Your objective: Leaving out the pictures, retype the lines from the top of the listing through the line with "dopouštět z Berounky" exactly.

--- Material for this exercise ---

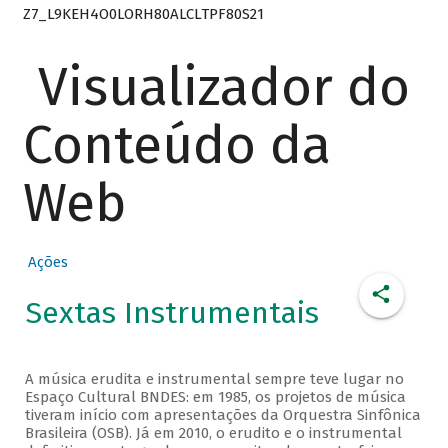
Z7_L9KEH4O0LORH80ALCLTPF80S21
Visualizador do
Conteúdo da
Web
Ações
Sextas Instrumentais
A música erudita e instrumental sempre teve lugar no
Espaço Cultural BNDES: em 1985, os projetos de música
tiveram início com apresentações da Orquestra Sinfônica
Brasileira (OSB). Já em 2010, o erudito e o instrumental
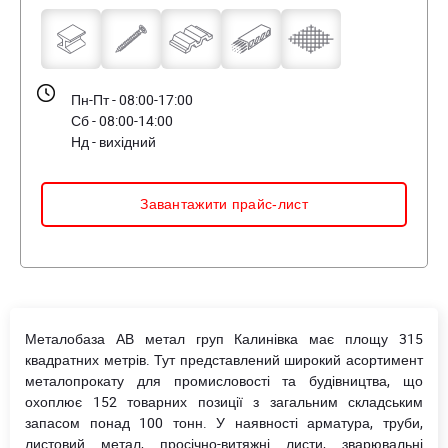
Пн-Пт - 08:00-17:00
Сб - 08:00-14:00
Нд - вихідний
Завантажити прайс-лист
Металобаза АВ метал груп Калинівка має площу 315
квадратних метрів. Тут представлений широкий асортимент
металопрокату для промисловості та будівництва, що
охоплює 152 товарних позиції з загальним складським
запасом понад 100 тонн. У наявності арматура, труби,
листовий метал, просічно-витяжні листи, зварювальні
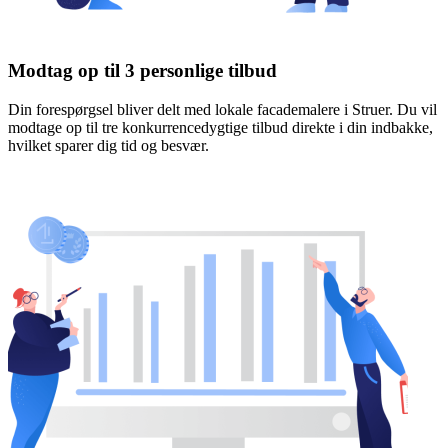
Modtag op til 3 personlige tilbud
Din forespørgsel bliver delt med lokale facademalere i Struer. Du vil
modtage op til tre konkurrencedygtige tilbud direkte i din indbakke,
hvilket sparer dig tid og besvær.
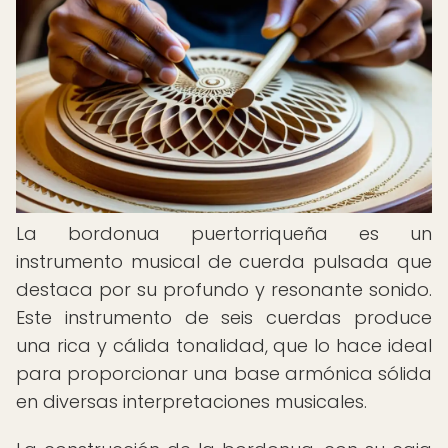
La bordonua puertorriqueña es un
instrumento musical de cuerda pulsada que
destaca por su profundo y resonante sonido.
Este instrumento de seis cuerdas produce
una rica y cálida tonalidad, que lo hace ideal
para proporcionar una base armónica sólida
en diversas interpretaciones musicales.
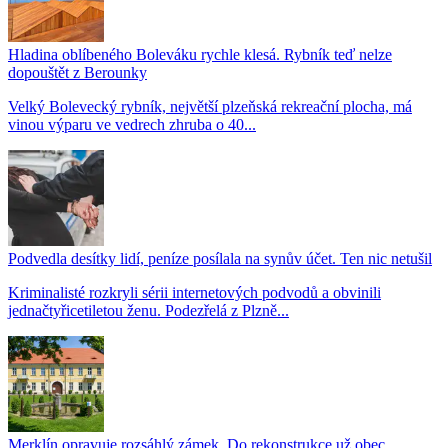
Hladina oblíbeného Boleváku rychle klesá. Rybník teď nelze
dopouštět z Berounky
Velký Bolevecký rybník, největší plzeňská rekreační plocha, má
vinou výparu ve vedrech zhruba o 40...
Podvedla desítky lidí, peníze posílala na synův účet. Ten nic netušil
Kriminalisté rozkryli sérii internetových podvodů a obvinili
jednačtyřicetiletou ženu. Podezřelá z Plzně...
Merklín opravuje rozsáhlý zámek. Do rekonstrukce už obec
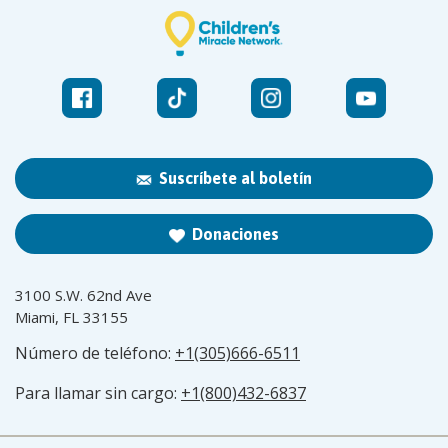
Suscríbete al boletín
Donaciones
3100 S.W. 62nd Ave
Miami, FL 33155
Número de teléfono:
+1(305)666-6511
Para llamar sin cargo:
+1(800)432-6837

---

Written response:
Z7_L9KEH4O0LORH80ALCLTPF80S21
Visualizador do
Conteúdo da
Web
Ações
Sextas Instrumentais
A música erudita e instrumental sempre teve lugar no
Espaço Cultural BNDES: em 1985, os projetos de música
tiveram início com apresentações da Orquestra Sinfônica
Brasileira (OSB). Já em 2010, o erudito e o instrumental
Пн-Пт - 08:00-17:00
Сб - 08:00-14:00
Нд - вихідний
Завантажити прайс-лист
Металобаза АВ метал груп Калинівка має площу 315
квадратних метрів. Тут представлений широкий асортимент
металопрокату для промисловості та будівництва, що
охоплює 152 товарних позиції з загальним складським
запасом понад 100 тонн. У наявності арматура, труби,
листовий метал, просічно-витяжні листи, зварювальні
Modtag op til 3 personlige tilbud
Din forespørgsel bliver delt med lokale facademalere i Struer. Du vil
modtage op til tre konkurrencedygtige tilbud direkte i din indbakke,
hvilket sparer dig tid og besvær.
La bordonua puertorriqueña es un
instrumento musical de cuerda pulsada que
destaca por su profundo y resonante sonido.
Este instrumento de seis cuerdas produce
una rica y cálida tonalidad, que lo hace ideal
para proporcionar una base armónica sólida
en diversas interpretaciones musicales.
Hladina oblíbeného Boleváku rychle klesá. Rybník teď nelze
dopouštět z Berounky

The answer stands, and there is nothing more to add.